INPUT MATERIAL START

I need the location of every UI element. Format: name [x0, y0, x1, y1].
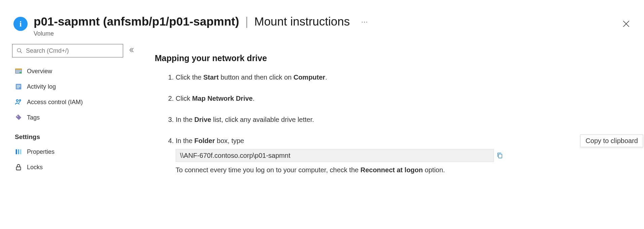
- iam-icon: [15, 98, 22, 106]
- copy-to-clipboard-button[interactable]: [494, 149, 505, 162]
- svg-rect-12: [18, 149, 19, 154]
- svg-rect-2: [15, 69, 22, 70]
- info-icon: i: [13, 17, 28, 31]
- search-input[interactable]: [26, 47, 119, 54]
- svg-point-10: [17, 116, 18, 117]
- sidebar-item-iam[interactable]: Access control (IAM): [12, 94, 136, 110]
- svg-point-9: [20, 100, 21, 101]
- step-4: In the Folder box, type \\ANF-670f.conto…: [176, 136, 631, 175]
- close-button[interactable]: [622, 19, 631, 30]
- search-box[interactable]: [12, 44, 123, 57]
- overview-icon: [15, 67, 22, 75]
- title-wrap: p01-sapmnt (anfsmb/p1/p01-sapmnt) | Moun…: [34, 15, 368, 37]
- sidebar-item-activity-log[interactable]: Activity log: [12, 79, 136, 94]
- step-3: In the Drive list, click any available d…: [176, 115, 631, 125]
- sidebar-item-label: Tags: [27, 114, 40, 121]
- title-separator: |: [245, 15, 249, 28]
- properties-icon: [15, 148, 22, 155]
- svg-point-3: [20, 72, 22, 74]
- collapse-sidebar-button[interactable]: [129, 47, 136, 55]
- resource-title: p01-sapmnt (anfsmb/p1/p01-sapmnt): [34, 15, 239, 28]
- tags-icon: [15, 114, 22, 121]
- svg-rect-14: [16, 167, 21, 170]
- svg-point-8: [16, 100, 19, 102]
- resource-type-label: Volume: [34, 30, 368, 37]
- svg-rect-11: [16, 149, 17, 154]
- sidebar-item-locks[interactable]: Locks: [12, 159, 136, 175]
- sidebar-item-properties[interactable]: Properties: [12, 144, 136, 159]
- step-2: Click Map Network Drive.: [176, 94, 631, 103]
- locks-icon: [15, 164, 22, 171]
- sidebar: Overview Activity log Access control (IA…: [4, 42, 136, 229]
- network-path-box[interactable]: \\ANF-670f.contoso.corp\p01-sapmnt: [176, 149, 494, 162]
- blade-subtitle: Mount instructions: [254, 15, 350, 28]
- sidebar-item-tags[interactable]: Tags: [12, 110, 136, 125]
- content-heading: Mapping your network drive: [155, 53, 631, 63]
- sidebar-item-label: Overview: [27, 68, 52, 75]
- sidebar-item-overview[interactable]: Overview: [12, 63, 136, 79]
- sidebar-item-label: Locks: [27, 164, 43, 171]
- sidebar-section-settings: Settings: [12, 125, 136, 144]
- sidebar-item-label: Access control (IAM): [27, 99, 83, 106]
- sidebar-item-label: Activity log: [27, 83, 56, 90]
- svg-rect-13: [20, 149, 22, 154]
- search-icon: [16, 48, 23, 54]
- instruction-list: Click the Start button and then click on…: [155, 73, 631, 175]
- svg-rect-6: [17, 86, 21, 87]
- copy-icon: [496, 152, 503, 159]
- sidebar-item-label: Properties: [27, 148, 55, 155]
- svg-point-0: [17, 48, 21, 52]
- activity-log-icon: [15, 83, 22, 90]
- svg-rect-15: [499, 154, 502, 158]
- svg-rect-5: [17, 85, 21, 86]
- step-1: Click the Start button and then click on…: [176, 73, 631, 82]
- main-content: Mapping your network drive Click the Sta…: [136, 42, 644, 229]
- svg-rect-7: [17, 88, 19, 88]
- more-menu-button[interactable]: ···: [361, 18, 368, 26]
- blade-header: i p01-sapmnt (anfsmb/p1/p01-sapmnt) | Mo…: [4, 7, 644, 42]
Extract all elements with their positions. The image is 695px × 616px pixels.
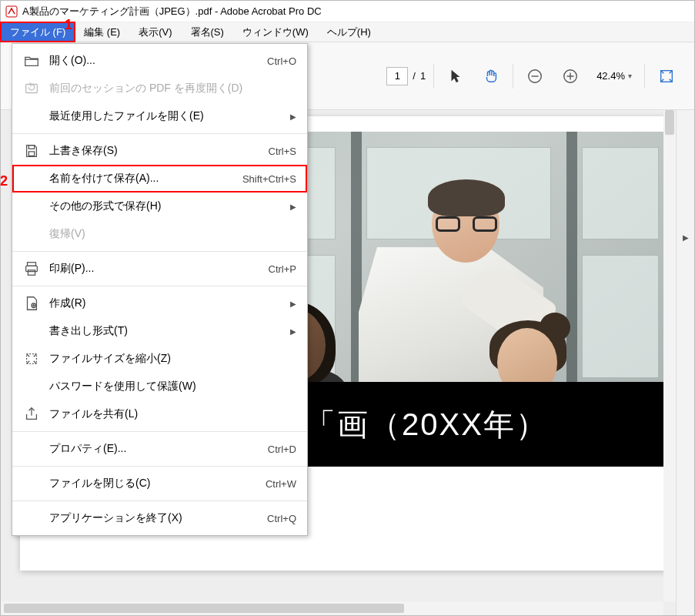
- menu-item-label: 書き出し形式(T): [43, 324, 296, 338]
- menu-item-save-as[interactable]: 名前を付けて保存(A)... Shift+Ctrl+S: [12, 165, 307, 192]
- chevron-right-icon: ▶: [683, 233, 689, 242]
- window-title: A製品のマーケティング計画（JPEG）.pdf - Adobe Acrobat …: [22, 5, 322, 18]
- menu-item-label: ファイルサイズを縮小(Z): [43, 352, 296, 366]
- menu-item-accelerator: Ctrl+O: [267, 55, 296, 67]
- menu-item-label: 作成(R): [43, 296, 296, 310]
- menu-item-label: プロパティ(E)...: [43, 442, 268, 456]
- menu-item-protect[interactable]: パスワードを使用して保護(W): [12, 373, 307, 400]
- folder-open-icon: [20, 52, 43, 69]
- vertical-scrollbar[interactable]: [663, 110, 676, 601]
- tools-pane-collapsed[interactable]: ▶: [676, 110, 694, 615]
- document-title-text: 「画（20XX年）: [305, 403, 548, 446]
- separator: [433, 64, 434, 89]
- menu-item-create[interactable]: 作成(R): [12, 290, 307, 317]
- menu-item-save[interactable]: 上書き保存(S) Ctrl+S: [12, 137, 307, 165]
- acrobat-icon: [5, 5, 18, 18]
- menu-item-reduce-size[interactable]: ファイルサイズを縮小(Z): [12, 345, 307, 373]
- menu-item-accelerator: Ctrl+P: [269, 263, 296, 275]
- horizontal-scrollbar[interactable]: [1, 601, 663, 615]
- separator: [644, 64, 645, 89]
- menu-item-accelerator: Ctrl+W: [266, 478, 296, 490]
- hand-icon: [483, 68, 500, 85]
- menu-item-label: 上書き保存(S): [43, 144, 269, 158]
- menu-item-label: ファイルを閉じる(C): [43, 477, 266, 490]
- menu-file[interactable]: ファイル (F): [1, 22, 75, 42]
- vertical-scrollbar-thumb[interactable]: [665, 110, 674, 135]
- svg-rect-9: [28, 152, 34, 156]
- menu-item-label: 名前を付けて保存(A)...: [43, 172, 242, 186]
- fit-page-button[interactable]: [653, 62, 680, 90]
- menu-item-label: 前回のセッションの PDF を再度開く(D): [43, 82, 296, 95]
- pan-tool-button[interactable]: [477, 62, 505, 90]
- menubar: ファイル (F) 編集 (E) 表示(V) 署名(S) ウィンドウ(W) ヘルプ…: [1, 22, 694, 42]
- menu-item-label: 開く(O)...: [43, 54, 267, 68]
- menu-item-print[interactable]: 印刷(P)... Ctrl+P: [12, 255, 307, 283]
- compress-icon: [20, 350, 43, 367]
- zoom-in-button[interactable]: [556, 62, 584, 90]
- menu-item-accelerator: Ctrl+Q: [267, 513, 296, 524]
- menu-view[interactable]: 表示(V): [129, 22, 181, 42]
- menu-item-save-other[interactable]: その他の形式で保存(H): [12, 192, 307, 220]
- menu-item-close-file[interactable]: ファイルを閉じる(C) Ctrl+W: [12, 470, 307, 497]
- menu-sign[interactable]: 署名(S): [182, 22, 233, 42]
- menu-separator: [12, 133, 307, 134]
- menu-edit[interactable]: 編集 (E): [75, 22, 129, 42]
- menu-item-accelerator: Shift+Ctrl+S: [242, 173, 296, 185]
- titlebar: A製品のマーケティング計画（JPEG）.pdf - Adobe Acrobat …: [1, 1, 694, 22]
- menu-item-accelerator: Ctrl+D: [268, 444, 296, 455]
- save-icon: [20, 142, 43, 159]
- menu-separator: [12, 286, 307, 286]
- menu-item-accelerator: Ctrl+S: [269, 146, 296, 157]
- menu-separator: [12, 251, 307, 252]
- menu-item-label: アプリケーションを終了(X): [43, 511, 267, 525]
- menu-item-recent-files[interactable]: 最近使用したファイルを開く(E): [12, 102, 307, 130]
- zoom-out-button[interactable]: [521, 62, 549, 90]
- menu-item-exit[interactable]: アプリケーションを終了(X) Ctrl+Q: [12, 504, 307, 532]
- zoom-in-icon: [562, 68, 579, 85]
- page-total: 1: [420, 70, 426, 82]
- create-pdf-icon: [20, 295, 43, 312]
- menu-item-share[interactable]: ファイルを共有(L): [12, 400, 307, 428]
- page-current-input[interactable]: [386, 67, 408, 85]
- menu-item-label: ファイルを共有(L): [43, 407, 296, 421]
- menu-item-label: その他の形式で保存(H): [43, 199, 296, 213]
- menu-item-open[interactable]: 開く(O)... Ctrl+O: [12, 47, 307, 75]
- chevron-down-icon: ▾: [628, 72, 632, 80]
- menu-separator: [12, 466, 307, 467]
- svg-rect-12: [28, 270, 35, 275]
- share-icon: [20, 406, 43, 423]
- toolbar-right-group: / 1 42.4% ▾: [386, 57, 694, 95]
- menu-item-label: パスワードを使用して保護(W): [43, 380, 296, 393]
- menu-separator: [12, 500, 307, 501]
- print-icon: [20, 260, 43, 277]
- menu-item-revert: 復帰(V): [12, 220, 307, 248]
- menu-item-label: 復帰(V): [43, 227, 296, 241]
- page-indicator: / 1: [386, 67, 426, 85]
- svg-rect-10: [28, 263, 36, 266]
- file-menu-dropdown: 開く(O)... Ctrl+O 前回のセッションの PDF を再度開く(D) 最…: [12, 43, 308, 536]
- svg-rect-7: [26, 85, 38, 93]
- menu-item-label: 最近使用したファイルを開く(E): [43, 109, 296, 123]
- menu-window[interactable]: ウィンドウ(W): [233, 22, 318, 42]
- page-separator: /: [413, 70, 416, 82]
- menu-help[interactable]: ヘルプ(H): [318, 22, 380, 42]
- menu-item-reopen-session: 前回のセッションの PDF を再度開く(D): [12, 75, 307, 102]
- fit-page-icon: [658, 68, 675, 85]
- cursor-icon: [447, 68, 464, 85]
- zoom-out-icon: [526, 68, 543, 85]
- history-icon: [20, 80, 43, 97]
- menu-separator: [12, 431, 307, 432]
- svg-rect-8: [28, 146, 34, 149]
- menu-item-label: 印刷(P)...: [43, 262, 269, 276]
- zoom-percent-label: 42.4%: [596, 70, 625, 82]
- zoom-percent-dropdown[interactable]: 42.4% ▾: [592, 70, 637, 82]
- menu-item-export[interactable]: 書き出し形式(T): [12, 317, 307, 345]
- menu-item-properties[interactable]: プロパティ(E)... Ctrl+D: [12, 435, 307, 463]
- horizontal-scrollbar-thumb[interactable]: [4, 604, 404, 613]
- separator: [513, 64, 513, 89]
- select-tool-button[interactable]: [442, 62, 469, 90]
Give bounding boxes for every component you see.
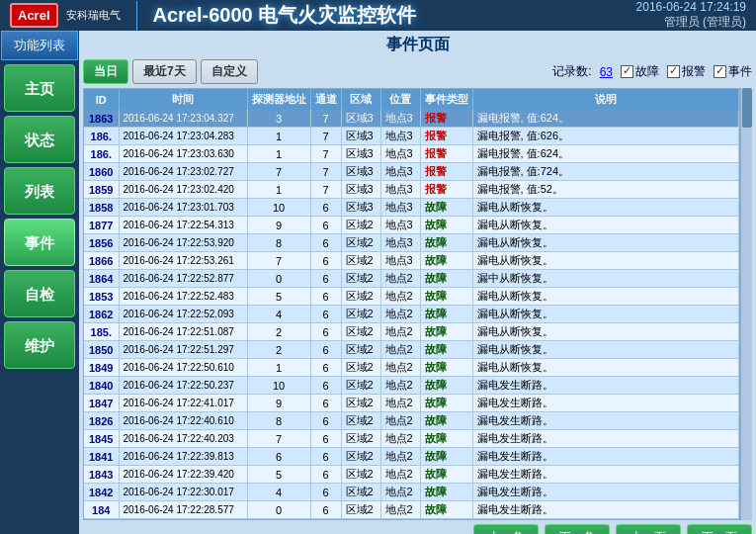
cell-id: 1858	[84, 199, 119, 217]
cell-area: 区域2	[341, 448, 380, 466]
scroll-thumb[interactable]	[742, 88, 752, 128]
th-area: 区域	[341, 89, 380, 110]
cell-id: 1841	[84, 448, 119, 466]
cell-area: 区域2	[341, 217, 380, 234]
logo-box: Acrel	[10, 3, 58, 28]
cell-id: 1862	[84, 306, 119, 323]
cell-id: 1843	[84, 466, 119, 484]
cell-type: 故障	[420, 484, 472, 501]
cell-type: 故障	[420, 359, 472, 377]
cell-location: 地点2	[380, 484, 420, 501]
table-row[interactable]: 1840 2016-06-24 17:22:50.237 10 6 区域2 地点…	[84, 377, 739, 395]
cell-location: 地点3	[380, 145, 420, 163]
table-row[interactable]: 1877 2016-06-24 17:22:54.313 9 6 区域2 地点3…	[84, 217, 739, 234]
cell-id: 1864	[84, 270, 119, 288]
cell-type: 故障	[420, 412, 472, 430]
cell-area: 区域2	[341, 288, 380, 306]
alarm-checkbox[interactable]: 报警	[667, 63, 706, 80]
cell-time: 2016-06-24 17:22:39.420	[119, 466, 247, 484]
table-row[interactable]: 1849 2016-06-24 17:22:50.610 1 6 区域2 地点2…	[84, 359, 739, 377]
cell-area: 区域2	[341, 484, 380, 501]
table-row[interactable]: 1864 2016-06-24 17:22:52.877 0 6 区域2 地点2…	[84, 270, 739, 288]
cell-id: 1877	[84, 217, 119, 234]
header: Acrel 安科瑞电气 Acrel-6000 电气火灾监控软件 2016-06-…	[0, 0, 756, 31]
cell-desc: 漏电发生断路。	[472, 377, 739, 395]
cell-desc: 漏电从断恢复。	[472, 217, 739, 234]
cell-addr: 1	[247, 181, 310, 199]
cell-location: 地点3	[380, 163, 420, 181]
record-label: 记录数:	[552, 63, 591, 80]
cell-time: 2016-06-24 17:23:02.420	[119, 181, 247, 199]
table-row[interactable]: 1843 2016-06-24 17:22:39.420 5 6 区域2 地点2…	[84, 466, 739, 484]
sidebar-item-status[interactable]: 状态	[4, 116, 75, 163]
scrollbar[interactable]	[740, 88, 752, 520]
table-row[interactable]: 1841 2016-06-24 17:22:39.813 6 6 区域2 地点2…	[84, 448, 739, 466]
prev-page-btn[interactable]: 上一页	[616, 524, 681, 534]
cell-time: 2016-06-24 17:22:52.093	[119, 306, 247, 323]
cell-channel: 6	[310, 306, 341, 323]
cell-id: 1860	[84, 163, 119, 181]
btn-today[interactable]: 当日	[83, 59, 128, 84]
cell-desc: 漏电报警, 值:624。	[472, 110, 739, 128]
cell-addr: 9	[247, 217, 310, 234]
table-row[interactable]: 1856 2016-06-24 17:22:53.920 8 6 区域2 地点3…	[84, 234, 739, 252]
btn-recent7[interactable]: 最近7天	[132, 59, 197, 84]
cell-type: 报警	[420, 163, 472, 181]
table-row[interactable]: 1863 2016-06-24 17:23:04.327 3 7 区域3 地点3…	[84, 110, 739, 128]
alarm-label: 报警	[682, 63, 706, 80]
cell-channel: 7	[310, 145, 341, 163]
sidebar-item-event[interactable]: 事件	[4, 219, 75, 266]
table-row[interactable]: 1826 2016-06-24 17:22:40.610 8 6 区域2 地点2…	[84, 412, 739, 430]
cell-addr: 1	[247, 128, 310, 145]
table-row[interactable]: 1860 2016-06-24 17:23:02.727 7 7 区域3 地点3…	[84, 163, 739, 181]
cell-channel: 6	[310, 412, 341, 430]
cell-addr: 2	[247, 323, 310, 341]
cell-addr: 4	[247, 306, 310, 323]
table-row[interactable]: 1845 2016-06-24 17:22:40.203 7 6 区域2 地点2…	[84, 430, 739, 448]
table-row[interactable]: 1862 2016-06-24 17:22:52.093 4 6 区域2 地点2…	[84, 306, 739, 323]
cell-desc: 漏电发生断路。	[472, 430, 739, 448]
table-header-row: ID 时间 探测器地址 通道 区域 位置 事件类型 说明	[84, 89, 739, 110]
sidebar-item-list[interactable]: 列表	[4, 167, 75, 215]
next-page-btn[interactable]: 下一页	[687, 524, 752, 534]
btn-custom[interactable]: 自定义	[201, 59, 258, 84]
table-row[interactable]: 185. 2016-06-24 17:22:51.087 2 6 区域2 地点2…	[84, 323, 739, 341]
prev-record-btn[interactable]: 上一条	[473, 524, 539, 534]
sidebar-item-selfcheck[interactable]: 自检	[4, 270, 75, 317]
table-row[interactable]: 1842 2016-06-24 17:22:30.017 4 6 区域2 地点2…	[84, 484, 739, 501]
cell-time: 2016-06-24 17:23:04.327	[119, 110, 247, 128]
datetime: 2016-06-24 17:24:19	[636, 0, 746, 14]
table-row[interactable]: 1853 2016-06-24 17:22:52.483 5 6 区域2 地点2…	[84, 288, 739, 306]
fault-checkbox[interactable]: 故障	[621, 63, 659, 80]
table-row[interactable]: 186. 2016-06-24 17:23:04.283 1 7 区域3 地点3…	[84, 128, 739, 145]
cell-desc: 漏电发生断路。	[472, 466, 739, 484]
table-row[interactable]: 1859 2016-06-24 17:23:02.420 1 7 区域3 地点3…	[84, 181, 739, 199]
cell-addr: 5	[247, 466, 310, 484]
th-id: ID	[84, 89, 119, 110]
cell-time: 2016-06-24 17:22:54.313	[119, 217, 247, 234]
cell-channel: 6	[310, 288, 341, 306]
table-row[interactable]: 186. 2016-06-24 17:23:03.630 1 7 区域3 地点3…	[84, 145, 739, 163]
cell-addr: 2	[247, 341, 310, 359]
table-row[interactable]: 1858 2016-06-24 17:23:01.703 10 6 区域3 地点…	[84, 199, 739, 217]
cell-desc: 漏电从断恢复。	[472, 306, 739, 323]
cell-channel: 6	[310, 234, 341, 252]
table-row[interactable]: 1866 2016-06-24 17:22:53.261 7 6 区域2 地点3…	[84, 252, 739, 270]
cell-time: 2016-06-24 17:23:01.703	[119, 199, 247, 217]
table-row[interactable]: 184 2016-06-24 17:22:28.577 0 6 区域2 地点2 …	[84, 501, 739, 519]
cell-addr: 4	[247, 484, 310, 501]
next-record-btn[interactable]: 下一条	[545, 524, 610, 534]
sidebar-item-home[interactable]: 主页	[4, 64, 75, 112]
event-checkbox[interactable]: 事件	[714, 63, 752, 80]
record-count[interactable]: 63	[600, 65, 613, 79]
cell-type: 故障	[420, 341, 472, 359]
table-row[interactable]: 1847 2016-06-24 17:22:41.017 9 6 区域2 地点2…	[84, 395, 739, 412]
cell-id: 1856	[84, 234, 119, 252]
cell-channel: 6	[310, 377, 341, 395]
cell-location: 地点2	[380, 341, 420, 359]
table-row[interactable]: 1850 2016-06-24 17:22:51.297 2 6 区域2 地点2…	[84, 341, 739, 359]
cell-channel: 6	[310, 199, 341, 217]
cell-time: 2016-06-24 17:22:28.577	[119, 501, 247, 519]
sidebar-item-maintain[interactable]: 维护	[4, 321, 75, 369]
cell-area: 区域2	[341, 377, 380, 395]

INPUT MATERIAL END

*EXERCISE DESCRIPTION*. Whenever a line includes the word "ウィンドウ", pull it out of the entries.

*SOLUTION TO THE EXERCISE*.
- menubar: ファイル (F) 編集 (E) 表示(V) 署名(S) ウィンドウ(W) ヘルプ…: [1, 22, 694, 42]
- menu-window[interactable]: ウィンドウ(W): [233, 22, 318, 42]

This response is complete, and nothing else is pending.